*What is required:*
Go through the data below and copy each line that includes "notre".

*Saved entries:*
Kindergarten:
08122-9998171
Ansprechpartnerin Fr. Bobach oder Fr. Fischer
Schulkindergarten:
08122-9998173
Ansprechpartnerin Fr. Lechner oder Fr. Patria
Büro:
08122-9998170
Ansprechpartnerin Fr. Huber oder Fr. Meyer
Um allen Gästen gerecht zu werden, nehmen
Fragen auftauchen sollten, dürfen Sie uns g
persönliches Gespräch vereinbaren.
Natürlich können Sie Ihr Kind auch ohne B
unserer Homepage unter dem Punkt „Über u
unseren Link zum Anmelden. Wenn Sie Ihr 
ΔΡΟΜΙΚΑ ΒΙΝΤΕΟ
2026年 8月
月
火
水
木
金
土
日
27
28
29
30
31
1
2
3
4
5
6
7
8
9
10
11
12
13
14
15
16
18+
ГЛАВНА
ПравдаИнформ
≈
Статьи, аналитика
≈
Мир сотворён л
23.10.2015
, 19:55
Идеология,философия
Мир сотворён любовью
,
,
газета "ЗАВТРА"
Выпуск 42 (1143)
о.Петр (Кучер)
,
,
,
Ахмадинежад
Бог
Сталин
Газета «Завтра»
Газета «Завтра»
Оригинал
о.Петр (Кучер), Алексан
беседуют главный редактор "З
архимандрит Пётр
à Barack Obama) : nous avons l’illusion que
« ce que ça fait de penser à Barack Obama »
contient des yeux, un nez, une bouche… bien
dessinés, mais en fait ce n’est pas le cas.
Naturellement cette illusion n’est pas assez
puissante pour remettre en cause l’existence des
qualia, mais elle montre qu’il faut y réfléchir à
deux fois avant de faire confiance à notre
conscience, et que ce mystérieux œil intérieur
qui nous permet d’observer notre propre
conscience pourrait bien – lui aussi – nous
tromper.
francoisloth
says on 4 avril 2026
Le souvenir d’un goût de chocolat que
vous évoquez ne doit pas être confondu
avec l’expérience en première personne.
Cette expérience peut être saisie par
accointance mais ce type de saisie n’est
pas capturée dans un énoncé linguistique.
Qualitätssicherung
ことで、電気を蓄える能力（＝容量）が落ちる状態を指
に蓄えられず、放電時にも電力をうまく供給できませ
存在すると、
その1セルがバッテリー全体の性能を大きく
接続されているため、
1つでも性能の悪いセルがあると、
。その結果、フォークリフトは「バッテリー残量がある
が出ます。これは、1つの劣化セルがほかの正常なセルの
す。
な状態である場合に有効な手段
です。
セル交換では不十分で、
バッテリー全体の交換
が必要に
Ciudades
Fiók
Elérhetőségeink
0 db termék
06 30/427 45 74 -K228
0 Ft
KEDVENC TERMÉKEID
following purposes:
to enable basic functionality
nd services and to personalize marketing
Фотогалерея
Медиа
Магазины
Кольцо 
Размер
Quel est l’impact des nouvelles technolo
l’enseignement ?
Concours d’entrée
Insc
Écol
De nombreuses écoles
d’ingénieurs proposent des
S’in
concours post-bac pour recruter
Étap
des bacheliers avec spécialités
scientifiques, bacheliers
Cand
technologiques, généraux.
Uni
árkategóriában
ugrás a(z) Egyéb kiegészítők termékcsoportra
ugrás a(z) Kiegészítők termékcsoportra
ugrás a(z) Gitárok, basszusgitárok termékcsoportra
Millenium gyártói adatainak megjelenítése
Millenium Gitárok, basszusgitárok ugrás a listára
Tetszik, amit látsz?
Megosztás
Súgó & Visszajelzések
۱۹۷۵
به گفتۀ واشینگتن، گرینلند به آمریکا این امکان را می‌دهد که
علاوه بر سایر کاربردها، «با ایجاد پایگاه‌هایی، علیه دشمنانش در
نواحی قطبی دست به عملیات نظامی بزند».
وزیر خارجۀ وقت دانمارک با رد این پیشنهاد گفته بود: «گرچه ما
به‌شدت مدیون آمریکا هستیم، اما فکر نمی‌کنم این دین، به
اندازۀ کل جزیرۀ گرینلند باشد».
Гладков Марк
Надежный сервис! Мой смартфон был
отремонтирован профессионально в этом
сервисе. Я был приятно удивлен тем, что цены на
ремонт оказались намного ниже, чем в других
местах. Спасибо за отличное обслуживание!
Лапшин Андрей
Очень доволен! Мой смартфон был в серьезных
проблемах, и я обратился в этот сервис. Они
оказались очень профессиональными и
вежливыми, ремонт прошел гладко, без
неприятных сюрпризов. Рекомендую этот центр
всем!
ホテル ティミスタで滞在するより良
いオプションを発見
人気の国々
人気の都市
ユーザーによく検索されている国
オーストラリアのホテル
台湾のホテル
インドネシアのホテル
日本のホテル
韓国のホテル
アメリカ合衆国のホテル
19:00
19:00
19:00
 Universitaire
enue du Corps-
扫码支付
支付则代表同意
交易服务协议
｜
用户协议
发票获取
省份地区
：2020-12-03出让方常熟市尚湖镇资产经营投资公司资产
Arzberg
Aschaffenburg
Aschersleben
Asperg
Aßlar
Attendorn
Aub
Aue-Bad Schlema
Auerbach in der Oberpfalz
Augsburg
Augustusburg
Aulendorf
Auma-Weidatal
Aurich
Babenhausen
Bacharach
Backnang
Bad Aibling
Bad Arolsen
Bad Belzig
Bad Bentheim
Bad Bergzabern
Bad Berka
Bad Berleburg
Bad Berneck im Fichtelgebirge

*Answer section:*
deux fois avant de faire confiance à notre
qui nous permet d’observer notre propre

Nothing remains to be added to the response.